# 3 y/o AQHA gelding



## huntseatqh (Jan 9, 2015)

I am looking at this horse for sale. He is a 3 year old Quarter horse gelding. What do you think of him?


----------



## BlindHorseEnthusiast4582 (Apr 11, 2016)

Overall I like him 

He's a bit downhill his hip looks a little steep. He's slightly camped under in the front, but that may just be how he was stood.

Nice short back, legs looks pretty good. I like his head.

What do you want to do with him?


----------



## huntseatqh (Jan 9, 2015)

BlindHorseEnthusiast4582 said:


> Overall I like him
> 
> He's a bit downhill his hip looks a little steep. He's slightly camped under in the front, but that may just be how he was stood.
> 
> ...


Hunt seat and western pleasure


----------



## tinyliny (Oct 31, 2009)

very nice horse. I wish I could see a front view, though, to look at the front legs. he has hints of 'halter' bred look to him, but this horse looks a lot more usable than typical halter-bred qh.

he is either not stood up real well, or is very slightly sickle hocked, and as said, is downhill in orientation. he may still grow, though, being only 3. 

overall, he's a lovely horse, well made.


----------



## horselovinguy (Oct 1, 2013)

His appearance and turnout is beautiful...
To me though he is butt high, to butt high possibly.
His hind legs and placement I don't like...to straight a angle and hocks to high.
Not sure I am overly fond of his front leg placement either.
He is not balanced back to front, not to me...
A rather steep croup and pelvic girdle joint prominent although "rounded".

He _is_ a nice horse, beautifully fleshed out and shiny coat.
Stood up in a "pretty pose" but that pose may be uncovering some issues in his build...
Depending upon what you intend to do with him...is he the build that would excel in those riding disciplines if he did not change one bit from this point forward? :think:
Depending upon how far in to his 3rd year he is would have much to do with me considering or passing...
:runninghorse2:...
_jmo..._


----------



## waresbear (Jun 18, 2011)

He's an eye catching horse and looks well turned out. He is slightly butt high but as a three year old, he may balance out, as his hocks are just a wee bit high, but his front knees are low so I think it's a growth thing. His neck is set a little bit high on a good shoulder, but just a little. He has an awesome heart girth, that makes for an athletic horse with a good stride. Back, coupling, all good IMO. His legs, both front & back are fine to me, with the backs probably still waiting for the front end to catch up.


----------



## huntseatqh (Jan 9, 2015)

Thanks everyone. He just turned 3 a month ago.


----------



## huntseatqh (Jan 9, 2015)

Here's his ad


----------



## horselovinguy (Oct 1, 2013)

_So these pictures are of a 2 year old.... _
Now some of what I see makes more sense in growth unevenness. :neutral:

Are you sure that horse is already 16.2 at the wither? :think:
Small person then handling big horse and background fences are deceiving in their height too. 
Either way, he has some nice blood in him. Old blood....

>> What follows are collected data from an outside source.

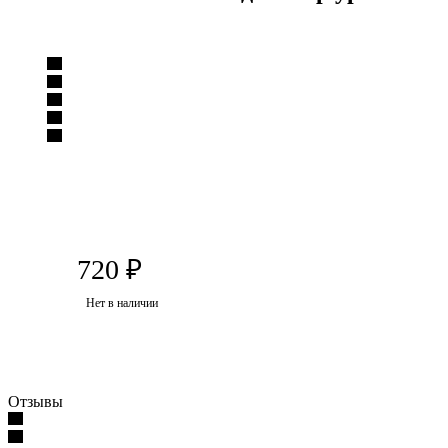
720
₽
Нет в наличии
Отзывы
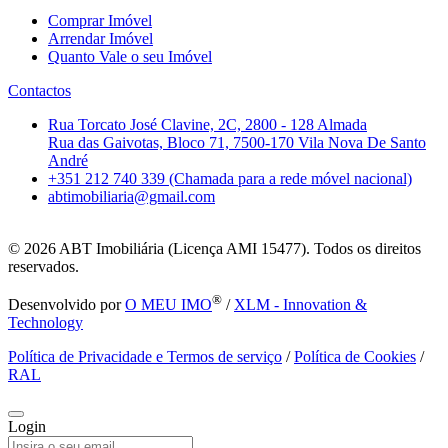
Comprar Imóvel
Arrendar Imóvel
Quanto Vale o seu Imóvel
Contactos
Rua Torcato José Clavine, 2C, 2800 - 128 Almada
Rua das Gaivotas, Bloco 71, 7500-170 Vila Nova De Santo
André
+351 212 740 339 (Chamada para a rede móvel nacional)
abtimobiliaria@gmail.com
© 2026
ABT Imobiliária (Licença AMI 15477). Todos os direitos
reservados.
®
Desenvolvido por
O MEU IMO
/
XLM - Innovation &
Technology
Política de Privacidade e Termos de serviço
/
Política de Cookies
/
RAL
Login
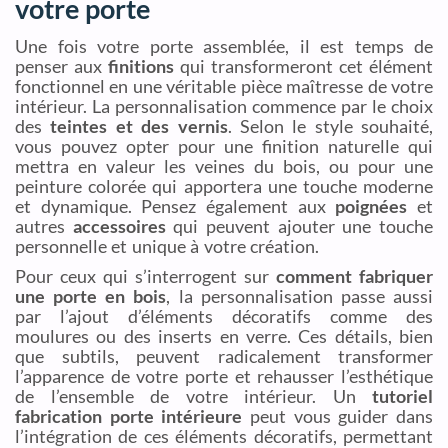
votre porte
Une fois votre porte assemblée, il est temps de
penser aux
finitions
qui transformeront cet élément
fonctionnel en une véritable pièce maîtresse de votre
intérieur. La personnalisation commence par le choix
des
teintes et des vernis
. Selon le style souhaité,
vous pouvez opter pour une finition naturelle qui
mettra en valeur les veines du bois, ou pour une
peinture colorée qui apportera une touche moderne
et dynamique. Pensez également aux
poignées
et
autres
accessoires
qui peuvent ajouter une touche
personnelle et unique à votre création.
Pour ceux qui s’interrogent sur
comment fabriquer
une porte en bois
, la personnalisation passe aussi
par l’ajout d’éléments décoratifs comme des
moulures ou des inserts en verre. Ces détails, bien
que subtils, peuvent radicalement transformer
l’apparence de votre porte et rehausser l’esthétique
de l’ensemble de votre intérieur. Un
tutoriel
fabrication porte intérieure
peut vous guider dans
l’intégration de ces éléments décoratifs, permettant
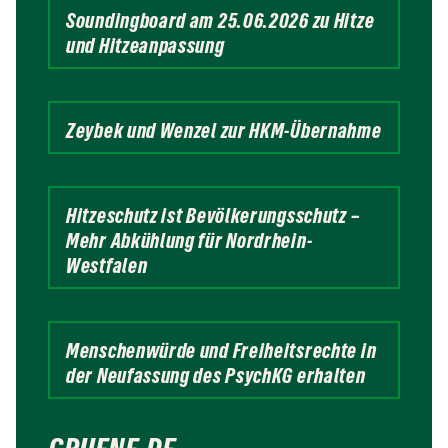
Soundingboard am 25.06.2026 zu Hitze
und Hitzeanpassung
Zeybek und Wenzel zur HKM-Übernahme
Hitzeschutz ist Bevölkerungsschutz –
Mehr Abkühlung für Nordrhein-
Westfalen
Menschenwürde und Freiheitsrechte in
der Neufassung des PsychKG erhalten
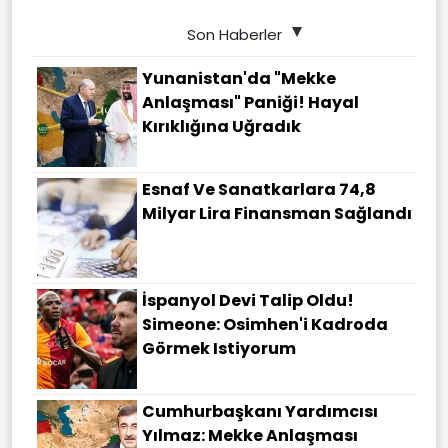
Son Haberler
Yunanistan'da "Mekke
Anlaşması" Paniği! Hayal
Kırıklığına Uğradık
Esnaf Ve Sanatkarlara 74,8
Milyar Lira Finansman Sağlandı
İspanyol Devi Talip Oldu!
Simeone: Osimhen'i Kadroda
Görmek Istiyorum
Cumhurbaşkanı Yardımcısı
Yılmaz: Mekke Anlaşması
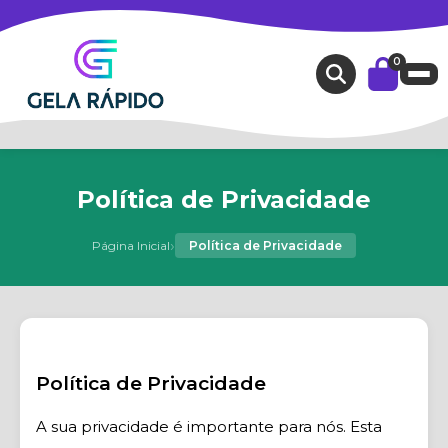
0
Política de Privacidade
›
Página Inicial
Política de Privacidade
Política de Privacidade
A sua privacidade é importante para nós. Esta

Has this horse done anything _*himself*_ to make you think he has what it takes?
Sorry, I have difficulty going on the ancestors laurels all the time... 
90 days basic training and then ??? 
Shows, points awarded...._ what has he done? _
:runninghorse2:....


----------



## huntseatqh (Jan 9, 2015)

Just found out he's 16.2 at the hip...will he grow to that height in the front?


----------



## horselovinguy (Oct 1, 2013)

:shrug: .... _I can't and won't answer that._

I am _*not*_ knowledgeable enough in youngsters and their growth to answer that....

However....
There _*are *_enough here who are recognized breeders of quality horses who can answer it I bet...

So... 
_*To the baby gurus.... :???::???::???:
*_OP wrote...
"Just found out he's 16.2 at the hip..._*will he grow to that height in the front?*_"...
_
:runninghorse2:....
_


----------



## huntseatqh (Jan 9, 2015)

Anyone??


----------



## Smilie (Oct 4, 2010)

I like him. He is very balanced, JMO
Yes, a tad downhill, but only just three,on a growthy horse. Well bred, but more western pl, though of course his height can make him agood HUS prospect. Does he have any TB breeding, which is often used for AQHA HUS
I think he is well put together for your goals, and the deciding i criteria for me, would be his movement. His conformation is correct enough for your goals and he has eye appeal
I would be surprised if he was not a good mover, and that, combined with his breeding would satisfy me.Watching him move, along with a great attitude, would be the \icing'


----------



## Smilie (Oct 4, 2010)

huntseatqh said:


> Anyone??


I would suspect him to be very nicely, either slightly up hill, or level, by the time he is 5, and what you want in HUS and western pl


----------



## falling (Apr 13, 2014)

That is a gorgeous horse, certainly eye catching. I would definitely expect him to level out, if he is only just three. Are his parents level? That might be a good indication of whether he will be or not.


----------



## huntseatqh (Jan 9, 2015)

There are videos on Facebook but I don't know how to post them here


----------



## huntseatqh (Jan 9, 2015)




----------



## huntseatqh (Jan 9, 2015)

Bumping...


----------



## KLJcowgirl (Oct 13, 2015)

No advise really, but I've gotta say I'm a bit jealous haha Zips Chocolate Chip was my dream horse as a child. I named many of my toys and drawings after him in some way. That is a very eye catching gelding.


----------